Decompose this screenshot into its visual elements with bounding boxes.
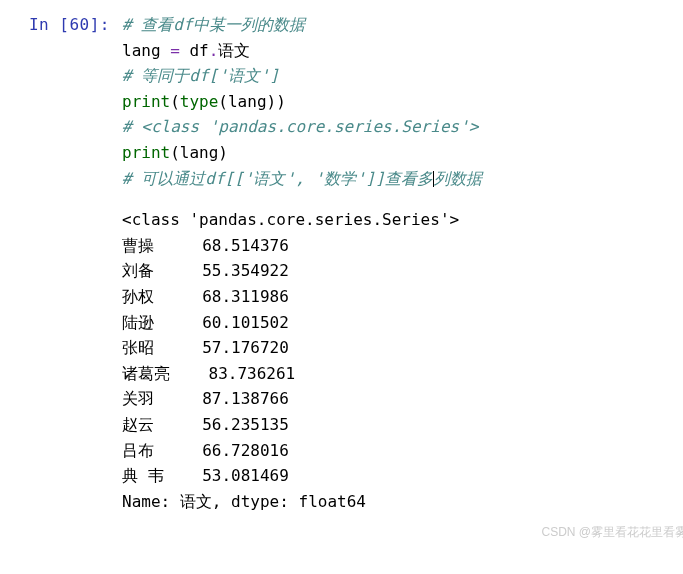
output-row: 关羽 87.138766: [122, 389, 289, 408]
assign-op: =: [170, 41, 180, 60]
output-row: 刘备 55.354922: [122, 261, 289, 280]
watermark-text: CSDN @雾里看花花里看雾: [541, 524, 683, 541]
code-input[interactable]: # 查看df中某一列的数据 lang = df.语文 # 等同于df['语文']…: [122, 12, 683, 191]
expr-df: df: [180, 41, 209, 60]
lparen-1: (: [170, 92, 180, 111]
lparen-2: (: [218, 92, 228, 111]
type-call: type: [180, 92, 219, 111]
output-row: 典 韦 53.081469: [122, 466, 289, 485]
lparen-3: (: [170, 143, 180, 162]
print-call-1: print: [122, 92, 170, 111]
arg-lang-1: lang: [228, 92, 267, 111]
comment-line-3: # 等同于df['语文']: [122, 66, 279, 85]
arg-lang-2: lang: [180, 143, 219, 162]
output-class-line: <class 'pandas.core.series.Series'>: [122, 210, 459, 229]
comment-line-1: # 查看df中某一列的数据: [122, 15, 305, 34]
output-dtype-line: Name: 语文, dtype: float64: [122, 492, 366, 511]
output-row: 赵云 56.235135: [122, 415, 289, 434]
rparen-2: ): [218, 143, 228, 162]
attr-lang: 语文: [218, 41, 250, 60]
rparen-1: )): [267, 92, 286, 111]
output-row: 陆逊 60.101502: [122, 313, 289, 332]
comment-line-7b: 列数据: [434, 169, 482, 188]
dot-op: .: [209, 41, 219, 60]
output-row: 张昭 57.176720: [122, 338, 289, 357]
output-row: 曹操 68.514376: [122, 236, 289, 255]
output-row: 诸葛亮 83.736261: [122, 364, 295, 383]
output-row: 吕布 66.728016: [122, 441, 289, 460]
comment-line-7a: # 可以通过df[['语文', '数学']]查看多: [122, 169, 433, 188]
input-prompt: In [60]:: [12, 12, 122, 34]
print-call-2: print: [122, 143, 170, 162]
comment-line-5: # <class 'pandas.core.series.Series'>: [122, 117, 478, 136]
cell-output: <class 'pandas.core.series.Series'> 曹操 6…: [122, 207, 683, 514]
cell-content: # 查看df中某一列的数据 lang = df.语文 # 等同于df['语文']…: [122, 12, 683, 514]
var-lang: lang: [122, 41, 170, 60]
prompt-label: In [60]:: [29, 15, 110, 34]
notebook-cell: In [60]: # 查看df中某一列的数据 lang = df.语文 # 等同…: [12, 12, 683, 514]
output-row: 孙权 68.311986: [122, 287, 289, 306]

= EXERCISE =
Where images occur in the data above, leave them out and repeat everything else exactly.

= TASK OUTPUT =
Decompose this screenshot into its visual elements with bounding boxes.
output-row: 关羽 87.138766: [122, 389, 289, 408]
assign-op: =: [170, 41, 180, 60]
output-row: 刘备 55.354922: [122, 261, 289, 280]
watermark-text: CSDN @雾里看花花里看雾: [541, 524, 683, 541]
code-input[interactable]: # 查看df中某一列的数据 lang = df.语文 # 等同于df['语文']…: [122, 12, 683, 191]
expr-df: df: [180, 41, 209, 60]
lparen-1: (: [170, 92, 180, 111]
lparen-2: (: [218, 92, 228, 111]
type-call: type: [180, 92, 219, 111]
output-row: 典 韦 53.081469: [122, 466, 289, 485]
lparen-3: (: [170, 143, 180, 162]
print-call-1: print: [122, 92, 170, 111]
arg-lang-1: lang: [228, 92, 267, 111]
comment-line-3: # 等同于df['语文']: [122, 66, 279, 85]
arg-lang-2: lang: [180, 143, 219, 162]
output-class-line: <class 'pandas.core.series.Series'>: [122, 210, 459, 229]
comment-line-1: # 查看df中某一列的数据: [122, 15, 305, 34]
output-dtype-line: Name: 语文, dtype: float64: [122, 492, 366, 511]
output-row: 赵云 56.235135: [122, 415, 289, 434]
rparen-2: ): [218, 143, 228, 162]
attr-lang: 语文: [218, 41, 250, 60]
rparen-1: )): [267, 92, 286, 111]
output-row: 陆逊 60.101502: [122, 313, 289, 332]
comment-line-7b: 列数据: [434, 169, 482, 188]
dot-op: .: [209, 41, 219, 60]
output-row: 张昭 57.176720: [122, 338, 289, 357]
output-row: 曹操 68.514376: [122, 236, 289, 255]
output-row: 诸葛亮 83.736261: [122, 364, 295, 383]
output-row: 吕布 66.728016: [122, 441, 289, 460]
comment-line-7a: # 可以通过df[['语文', '数学']]查看多: [122, 169, 433, 188]
input-prompt: In [60]:: [12, 12, 122, 34]
print-call-2: print: [122, 143, 170, 162]
comment-line-5: # <class 'pandas.core.series.Series'>: [122, 117, 478, 136]
cell-output: <class 'pandas.core.series.Series'> 曹操 6…: [122, 207, 683, 514]
cell-content: # 查看df中某一列的数据 lang = df.语文 # 等同于df['语文']…: [122, 12, 683, 514]
var-lang: lang: [122, 41, 170, 60]
prompt-label: In [60]:: [29, 15, 110, 34]
notebook-cell: In [60]: # 查看df中某一列的数据 lang = df.语文 # 等同…: [12, 12, 683, 514]
output-row: 孙权 68.311986: [122, 287, 289, 306]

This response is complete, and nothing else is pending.